** RECORDS PROVIDED **
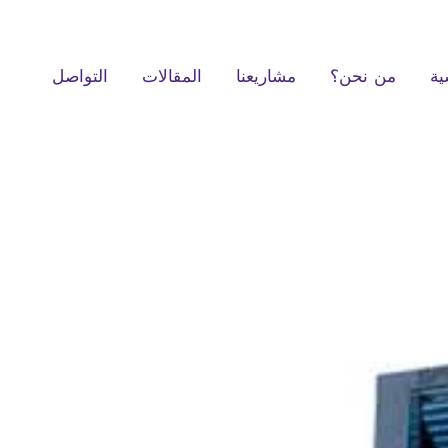
ية
من نحن؟
مشاريعنا
المقالات
التواصل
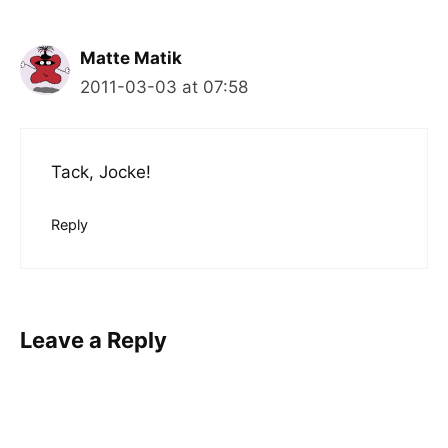
Matte Matik
2011-03-03 at 07:58
Tack, Jocke!
Reply
Leave a Reply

** YOUR OBJECTIVE **
With the pictures removed, return the data above word for word.

** FINAL ANSWER **
ية
من نحن؟
مشاريعنا
المقالات
التواصل
Matte Matik
2011-03-03 at 07:58
Tack, Jocke!
Reply
Leave a Reply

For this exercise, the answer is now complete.